### Work instructions
Would you retype exactly the lines below, starting with the one that has "Titel-Tag als auch" and going on through the one that has "Los preparativos para recibir al Papa, las", with no pictures and nothing else?

----------------------------------------

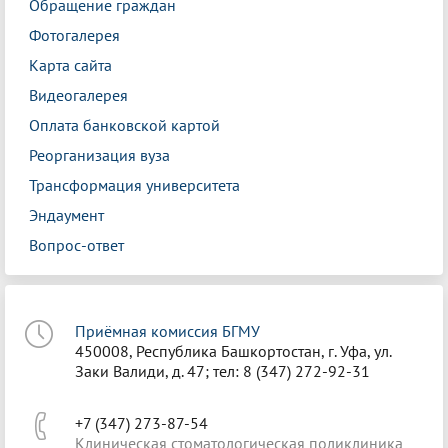
Обращение граждан
Фотогалерея
Карта сайта
Видеогалерея
Оплата банковской картой
Реорганизация вуза
Трансформация университета
Эндаумент
Вопрос-ответ
Приёмная комиссия БГМУ
450008, Республика Башкортостан, г. Уфа, ул.
Заки Валиди, д. 47; тел: 8 (347) 272-92-31
+7 (347) 273-87-54
Клиническая стоматологическая поликлиника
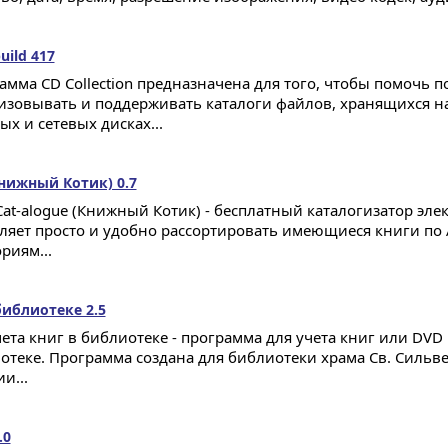
uild 417
амма CD Collection предназначена для того, чтобы помочь 
изовывать и поддерживать каталоги файлов, хранящихся на
х и сетевых дисках...
Книжный Котик) 0.7
Cat-alogue (Книжный Котик) - бесплатный каталогизатор эле
ляет просто и удобно рассортировать имеющиеся книги по
риям...
библиотеке 2.5
чета книг в библиотеке - программа для учета книг или DV
отеке. Программа создана для библиотеки храма Св. Сильве
и...
.0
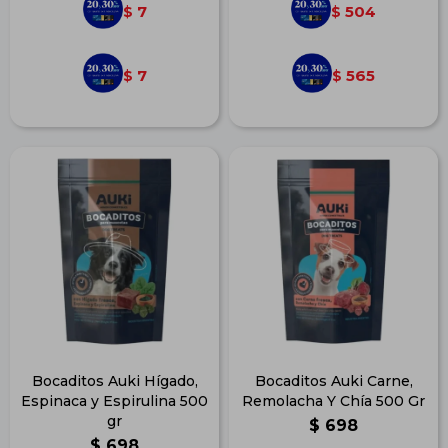
7
504
$
$
7
565
$
$
Bocaditos Auki Hígado,
Bocaditos Auki Carne,
Espinaca y Espirulina 500
Remolacha Y Chía 500 Gr
gr
$
698
$
698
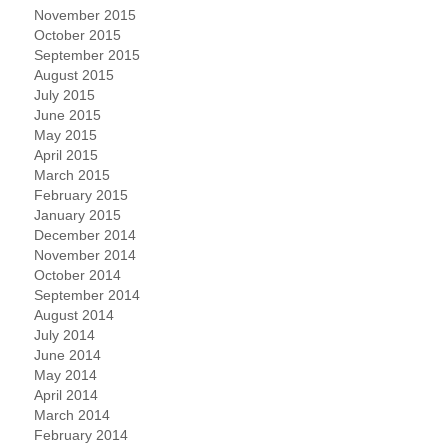
November 2015
October 2015
September 2015
August 2015
July 2015
June 2015
May 2015
April 2015
March 2015
February 2015
January 2015
December 2014
November 2014
October 2014
September 2014
August 2014
July 2014
June 2014
May 2014
April 2014
March 2014
February 2014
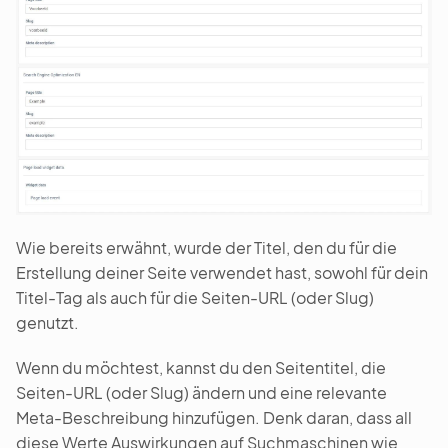
Wie bereits erwähnt, wurde der Titel, den du für die
Erstellung deiner Seite verwendet hast, sowohl für dein
Titel-Tag als auch für die Seiten-URL (oder Slug)
genutzt.
Wenn du möchtest, kannst du den Seitentitel, die
Seiten-URL (oder Slug) ändern und eine relevante
Meta-Beschreibung hinzufügen. Denk daran, dass all
diese Werte Auswirkungen auf Suchmaschinen wie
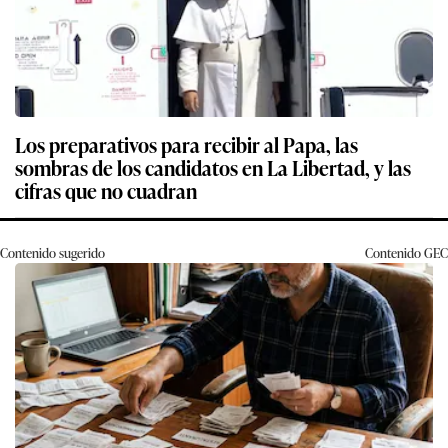
Los preparativos para recibir al Papa, las
sombras de los candidatos en La Libertad, y las
cifras que no cuadran
Contenido sugerido
Contenido
GEC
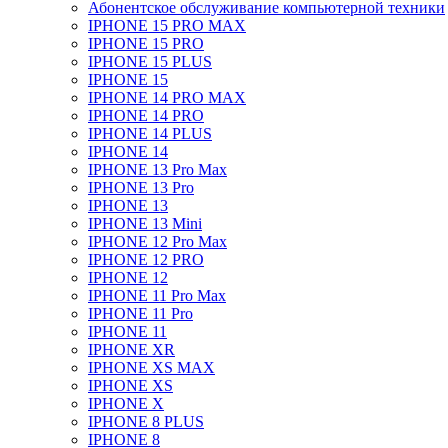
Абонентское обслуживание компьютерной техники
IPHONE 15 PRO MAX
IPHONE 15 PRO
IPHONE 15 PLUS
IPHONE 15
IPHONE 14 PRO MAX
IPHONE 14 PRO
IPHONE 14 PLUS
IPHONE 14
IPHONE 13 Pro Max
IPHONE 13 Pro
IPHONE 13
IPHONE 13 Mini
IPHONE 12 Pro Max
IPHONE 12 PRO
IPHONE 12
IPHONE 11 Pro Max
IPHONE 11 Pro
IPHONE 11
IPHONE XR
IPHONE XS MAX
IPHONE XS
IPHONE X
IPHONE 8 PLUS
IPHONE 8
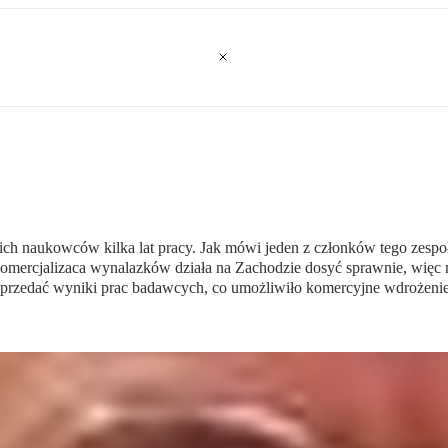
kich naukowców kilka lat pracy. Jak mówi jeden z członków tego zespo
omercjalizaca wynalazków działa na Zachodzie dosyć sprawnie, więc ni
że sprzedać wyniki prac badawcych, co umożliwiło komercyjne wdrożeni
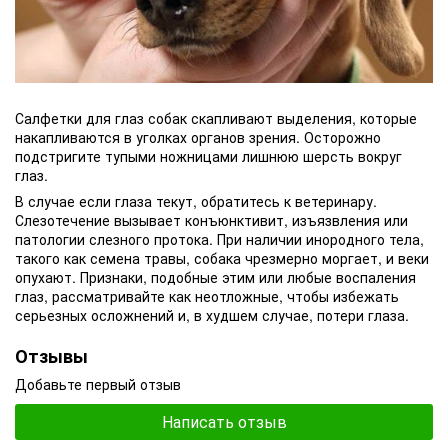
Салфетки для глаз собак скапливают выделения, которые
накапливаются в уголках органов зрения. Осторожно
подстригите тупыми ножницами лишнюю шерсть вокруг
глаз.
В случае если глаза текут, обратитесь к ветеринару.
Слезотечение вызывает конъюнктивит, изъязвления или
патологии слезного протока. При наличии инородного тела,
такого как семена травы, собака чрезмерно моргает, и веки
опухают. Признаки, подобные этим или любые воспаления
глаз, рассматривайте как неотложные, чтобы избежать
серьезных осложнений и, в худшем случае, потери глаза.
Отзывы
Добавьте первый отзыв
Написать отзыв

----------------------------------------

### Written solution
Titel-Tag als auch für die Seiten-URL (oder Slug)
genutzt.
Wenn du möchtest, kannst du den Seitentitel, die
Seiten-URL (oder Slug) ändern und eine relevante
Meta-Beschreibung hinzufügen. Denk daran, dass all
diese Werte Auswirkungen auf Suchmaschinen wie
Los preparativos para recibir al Papa, las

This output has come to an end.